• _What to work on_
A precise reproduction of every record below is needed, minus the pictures.

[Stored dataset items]
################
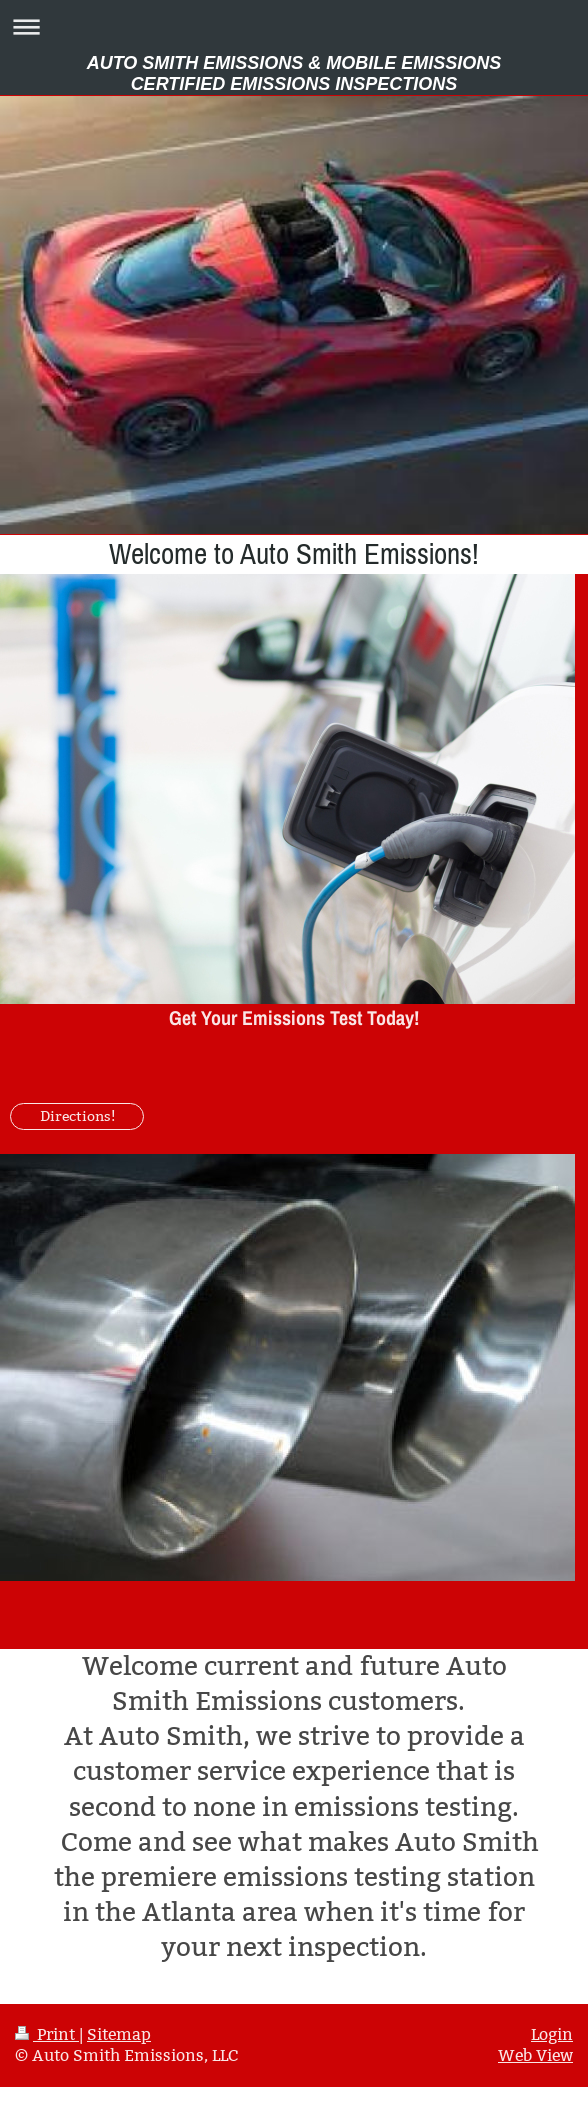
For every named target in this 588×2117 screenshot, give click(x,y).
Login (552, 2034)
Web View (535, 2055)
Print (47, 2034)
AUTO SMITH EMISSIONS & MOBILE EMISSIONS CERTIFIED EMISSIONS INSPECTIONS (294, 73)
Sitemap (119, 2034)
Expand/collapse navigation (294, 26)
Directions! (77, 1116)
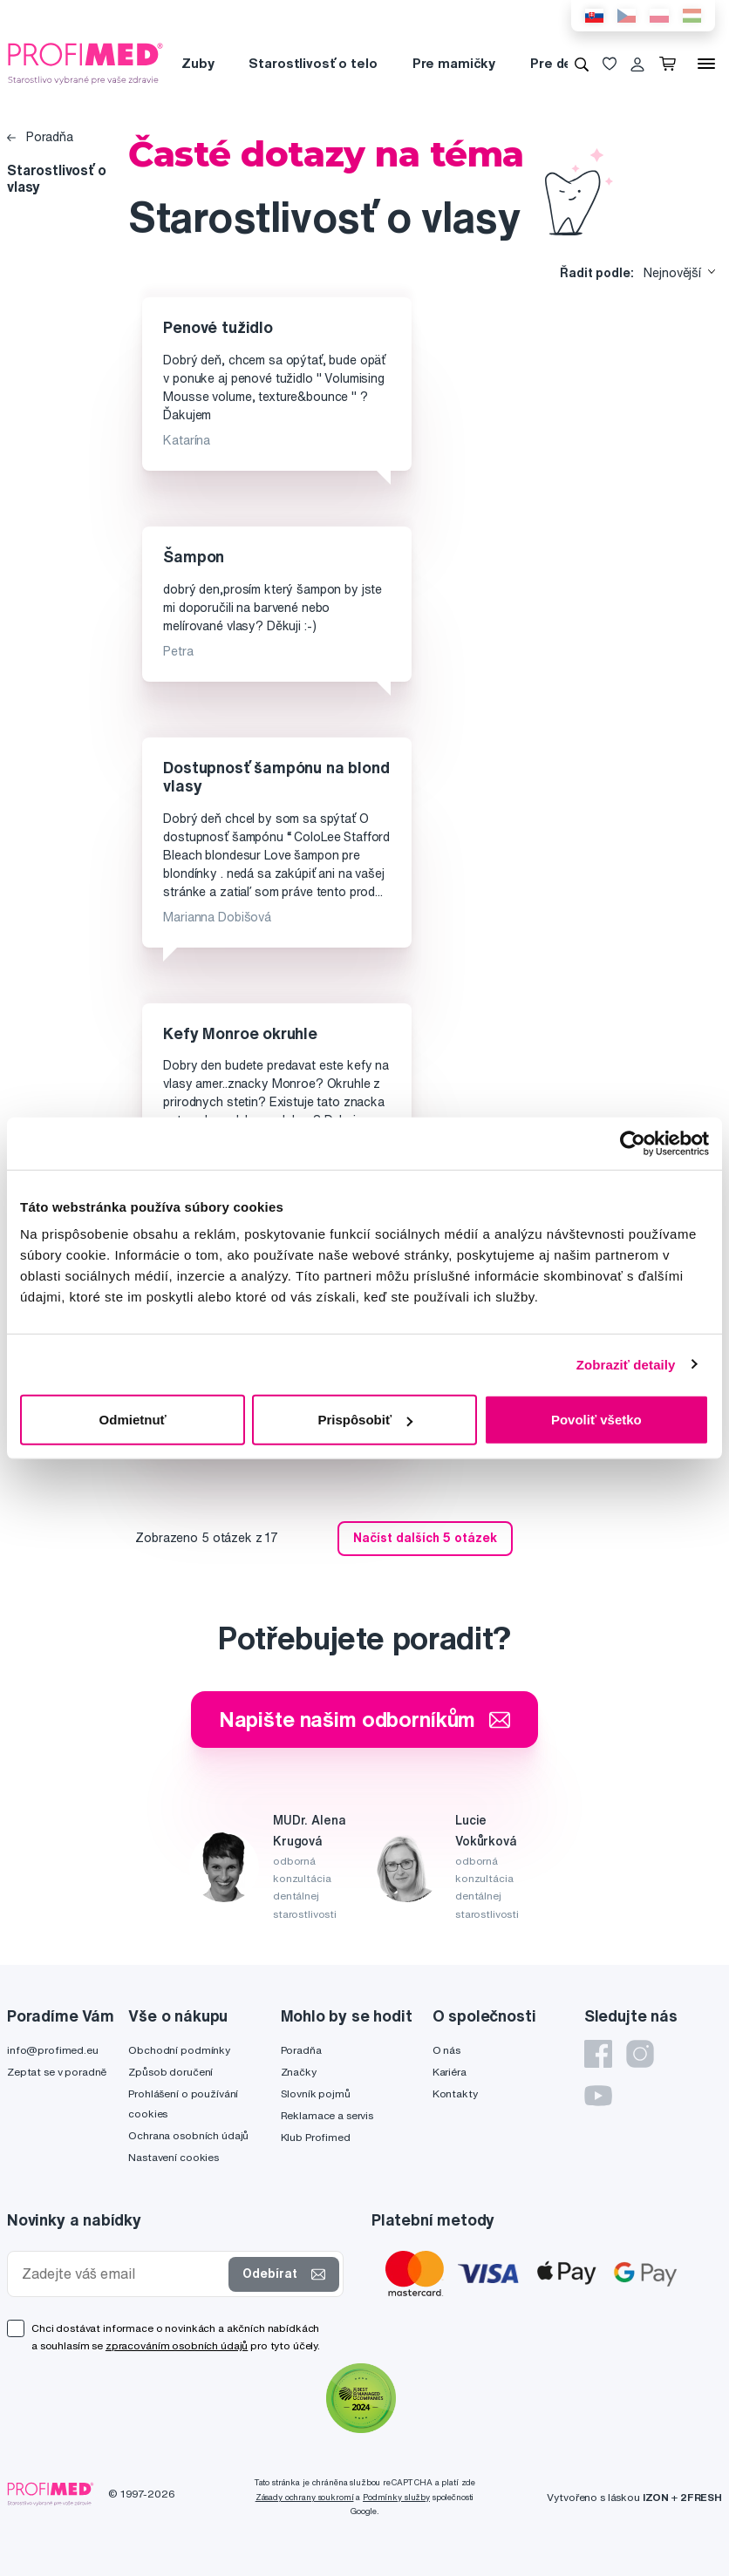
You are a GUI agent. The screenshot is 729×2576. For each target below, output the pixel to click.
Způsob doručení (170, 2071)
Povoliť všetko (596, 1419)
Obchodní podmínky (179, 2050)
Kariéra (450, 2071)
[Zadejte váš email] (121, 2274)
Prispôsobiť (364, 1419)
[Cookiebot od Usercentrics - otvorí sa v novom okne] (632, 1143)
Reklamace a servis (327, 2115)
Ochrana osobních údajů (188, 2135)
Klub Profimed (316, 2137)
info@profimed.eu (53, 2050)
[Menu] (706, 63)
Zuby (197, 63)
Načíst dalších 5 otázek (425, 1538)
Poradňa (40, 137)
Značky (299, 2071)
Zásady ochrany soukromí (304, 2497)
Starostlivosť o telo (313, 63)
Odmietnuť (133, 1419)
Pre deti (556, 63)
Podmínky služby (396, 2497)
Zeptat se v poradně (56, 2071)
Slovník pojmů (316, 2093)
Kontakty (455, 2093)
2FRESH (701, 2497)
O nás (446, 2050)
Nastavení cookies (173, 2157)
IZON (656, 2497)
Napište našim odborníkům (365, 1719)
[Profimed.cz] (85, 63)
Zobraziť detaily (626, 1363)
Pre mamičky (453, 63)
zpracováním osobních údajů (177, 2345)
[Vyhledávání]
################
• _Exercise output_
For every named target in this 588×2117 screenshot, give click(x,y).
Login (552, 2034)
Web View (535, 2055)
Print (47, 2034)
AUTO SMITH EMISSIONS & MOBILE EMISSIONS CERTIFIED EMISSIONS INSPECTIONS (294, 73)
Sitemap (119, 2034)
Expand/collapse navigation (294, 26)
Directions! (77, 1116)
You are a GUI agent. The screenshot is 729×2576. For each target below, output the pixel to click.
Způsob doručení (170, 2071)
Povoliť všetko (596, 1419)
Obchodní podmínky (179, 2050)
Kariéra (450, 2071)
[Zadejte váš email] (121, 2274)
Prispôsobiť (364, 1419)
[Cookiebot od Usercentrics - otvorí sa v novom okne] (632, 1143)
Reklamace a servis (327, 2115)
Ochrana osobních údajů (188, 2135)
Klub Profimed (316, 2137)
info@profimed.eu (53, 2050)
[Menu] (706, 63)
Zuby (197, 63)
Načíst dalších 5 otázek (425, 1538)
Poradňa (40, 137)
Značky (299, 2071)
Zásady ochrany soukromí (304, 2497)
Starostlivosť o telo (313, 63)
Odmietnuť (133, 1419)
Pre deti (556, 63)
Podmínky služby (396, 2497)
Zeptat se v poradně (56, 2071)
Slovník pojmů (316, 2093)
Kontakty (455, 2093)
2FRESH (701, 2497)
O nás (446, 2050)
Nastavení cookies (173, 2157)
IZON (656, 2497)
Napište našim odborníkům (365, 1719)
[Profimed.cz] (85, 63)
Zobraziť detaily (626, 1363)
Pre mamičky (453, 63)
zpracováním osobních údajů (177, 2345)
[Vyhledávání]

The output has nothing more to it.